# Activity
Copy each line of the data below exactly, leaving out pictures.

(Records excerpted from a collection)
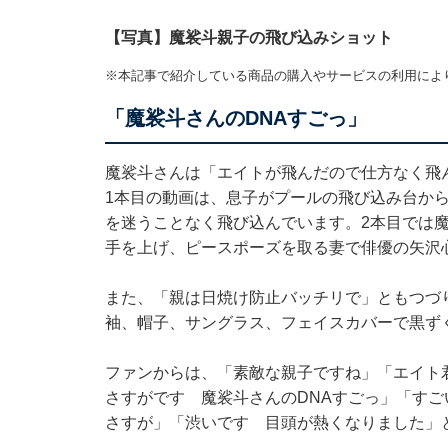
【写真】魔裟斗親子の飛び込みショット
※本記事で紹介している商品の購入やサービスの利用によ
「魔裟斗さんのDNAすごっ」
魔裟斗さんは「エイトが飛んだので仕方なく飛
1本目の動画は、息子がプールの飛び込み台か
を迷うことなく飛び込んでいます。2本目では
手を上げ、ピースポーズを取る妻で俳優の矢沢
また、「親は日焼け防止バッチリで」ともつづ
袖、帽子、サングラス、フェイスカバーで黒ず
ファンからは、「素敵な親子ですね」「エイト
さすがです 魔裟斗さんのDNAすごっ」「す
さすが」「渋いです 目頭が熱くなりました」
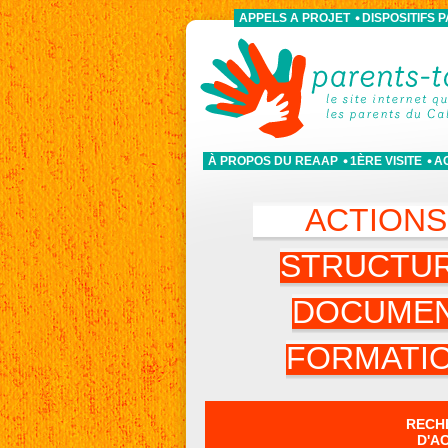
APPELS A PROJET
DISPOSITIFS 
À PROPOS DU REAAP
1ÈRE VISITE
A
ACTION
STRUCTU
DOCUME
FORMATI
RECH
D'A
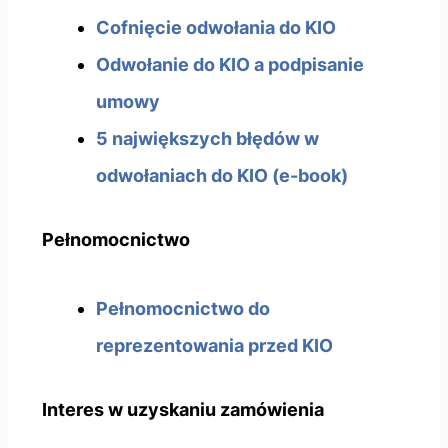
Cofnięcie odwołania do KIO
Odwołanie do KIO a podpisanie
umowy
5 największych błędów w
odwołaniach do KIO (e-book)
Pełnomocnictwo
Pełnomocnictwo do
reprezentowania przed KIO
Interes w uzyskaniu zamówienia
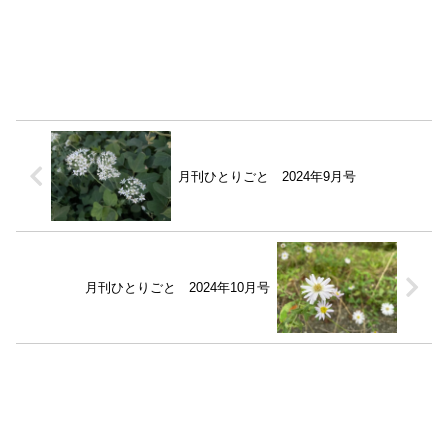
月刊ひとりごと 2024年9月号
月刊ひとりごと 2024年10月号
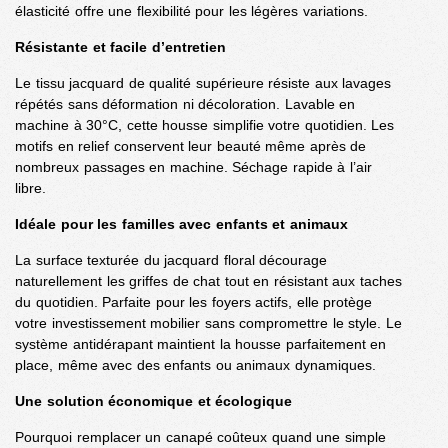
élasticité offre une flexibilité pour les légères variations.
Résistante et facile d’entretien
Le tissu jacquard de qualité supérieure résiste aux lavages
répétés sans déformation ni décoloration. Lavable en
machine à 30°C, cette housse simplifie votre quotidien. Les
motifs en relief conservent leur beauté même après de
nombreux passages en machine. Séchage rapide à l’air
libre.
Idéale pour les familles avec enfants et animaux
La surface texturée du jacquard floral décourage
naturellement les griffes de chat tout en résistant aux taches
du quotidien. Parfaite pour les foyers actifs, elle protège
votre investissement mobilier sans compromettre le style. Le
système antidérapant maintient la housse parfaitement en
place, même avec des enfants ou animaux dynamiques.
Une solution économique et écologique
Pourquoi remplacer un canapé coûteux quand une simple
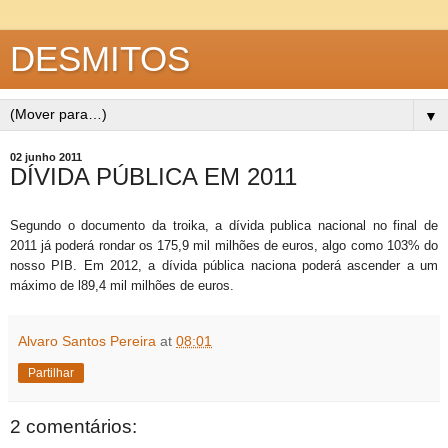
DESMITOS
▼
02 junho 2011
DÍVIDA PÚBLICA EM 2011
Segundo o documento da troika, a dívida publica nacional no final de
2011 já poderá rondar os 175,9 mil milhões de euros, algo como 103% do
nosso PIB. Em 2012, a dívida pública naciona poderá ascender a um
máximo de l89,4 mil milhões de euros.
Alvaro Santos Pereira
at
08:01
Partilhar
2 comentários:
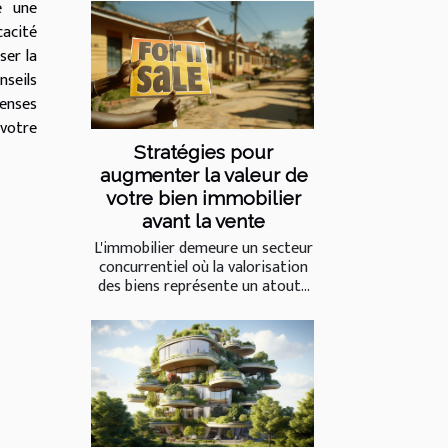
e une
acité
ser la
nseils
enses
 votre
Stratégies pour
augmenter la valeur de
votre bien immobilier
avant la vente
L'immobilier demeure un secteur
concurrentiel où la valorisation
des biens représente un atout...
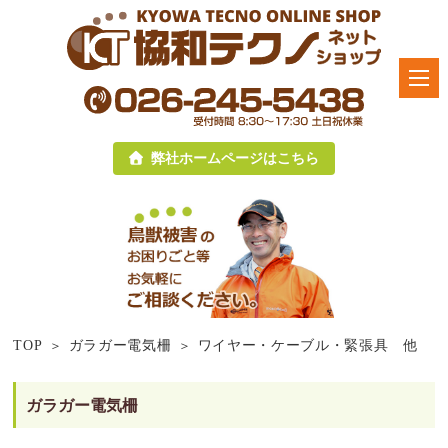
弊社ホームページはこちら
TOP
ガラガー電気柵
ワイヤー・ケーブル・緊張具 他
ガラガー電気柵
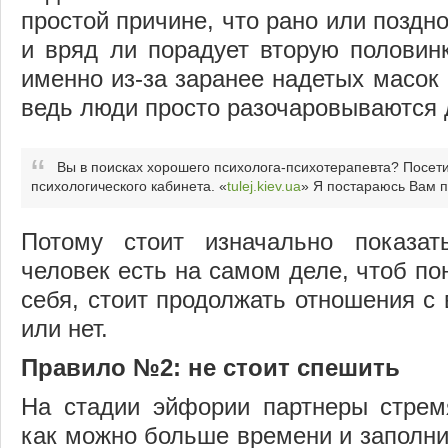
простой причине, что рано или поздн
и вряд ли порадует вторую половинк
именно из-за заранее надетых масок 
ведь люди просто разочаровываются д
Вы в поисках хорошего психолога-психотерапевта? Посети
психологического кабинета. «
tulej.kiev.ua
» Я постараюсь Вам 
Потому стоит изначально показат
человек есть на самом деле, чтоб по
себя, стоит продолжать отношения 
или нет.
Правило №2: не стоит спешить
На стадии эйфории партнеры стрем
как можно больше времени и заполн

# Task response
【写真】魔裟斗親子の飛び込みショット
※本記事で紹介している商品の購入やサービスの利用によ
「魔裟斗さんのDNAすごっ」
魔裟斗さんは「エイトが飛んだので仕方なく飛
1本目の動画は、息子がプールの飛び込み台か
を迷うことなく飛び込んでいます。2本目では
手を上げ、ピースポーズを取る妻で俳優の矢沢
また、「親は日焼け防止バッチリで」ともつづ
袖、帽子、サングラス、フェイスカバーで黒ず
ファンからは、「素敵な親子ですね」「エイト
さすがです 魔裟斗さんのDNAすごっ」「す
さすが」「渋いです 目頭が熱くなりました」
APPELS A PROJET
DISPOSITIFS 
À PROPOS DU REAAP
1ÈRE VISITE
A
ACTION
STRUCTU
DOCUME
FORMATI
RECH
D'A
Cofnięcie odwołania do KIO
Odwołanie do KIO a podpisanie
umowy
5 największych błędów w
odwołaniach do KIO (e-book)
Pełnomocnictwo
Pełnomocnictwo do
reprezentowania przed KIO
Interes w uzyskaniu zamówienia
月刊ひとりごと 2024年9月号
月刊ひとりごと 2024年10月号
élasticité offre une flexibilité pour les légères variations.
Résistante et facile d’entretien
Le tissu jacquard de qualité supérieure résiste aux lavages
répétés sans déformation ni décoloration. Lavable en
machine à 30°C, cette housse simplifie votre quotidien. Les
motifs en relief conservent leur beauté même après de
nombreux passages en machine. Séchage rapide à l’air
libre.
Idéale pour les familles avec enfants et animaux
La surface texturée du jacquard floral décourage
naturellement les griffes de chat tout en résistant aux taches
du quotidien. Parfaite pour les foyers actifs, elle protège
votre investissement mobilier sans compromettre le style. Le
système antidérapant maintient la housse parfaitement en
place, même avec des enfants ou animaux dynamiques.
Une solution économique et écologique
Pourquoi remplacer un canapé coûteux quand une simple
DESMITOS
▼
02 junho 2011
DÍVIDA PÚBLICA EM 2011
Segundo o documento da troika, a dívida publica nacional no final de
2011 já poderá rondar os 175,9 mil milhões de euros, algo como 103% do
nosso PIB. Em 2012, a dívida pública naciona poderá ascender a um
máximo de l89,4 mil milhões de euros.
Alvaro Santos Pereira
at
08:01
Partilhar
2 comentários:
e une
acité
ser la
nseils
enses
 votre
Stratégies pour
augmenter la valeur de
votre bien immobilier
avant la vente
L'immobilier demeure un secteur
concurrentiel où la valorisation
des biens représente un atout...
弊社ホームページはこちら
TOP
ガラガー電気柵
ワイヤー・ケーブル・緊張具 他
ガラガー電気柵
простой причине, что рано или поздн
и вряд ли порадует вторую половинк
именно из-за заранее надетых масок 
ведь люди просто разочаровываются д
Вы в поисках хорошего психолога-психотерапевта? Посети
психологического кабинета. «
tulej.kiev.ua
» Я постараюсь Вам 
Потому стоит изначально показат
человек есть на самом деле, чтоб по
себя, стоит продолжать отношения 
или нет.
Правило №2: не стоит спешить
На стадии эйфории партнеры стрем
как можно больше времени и заполн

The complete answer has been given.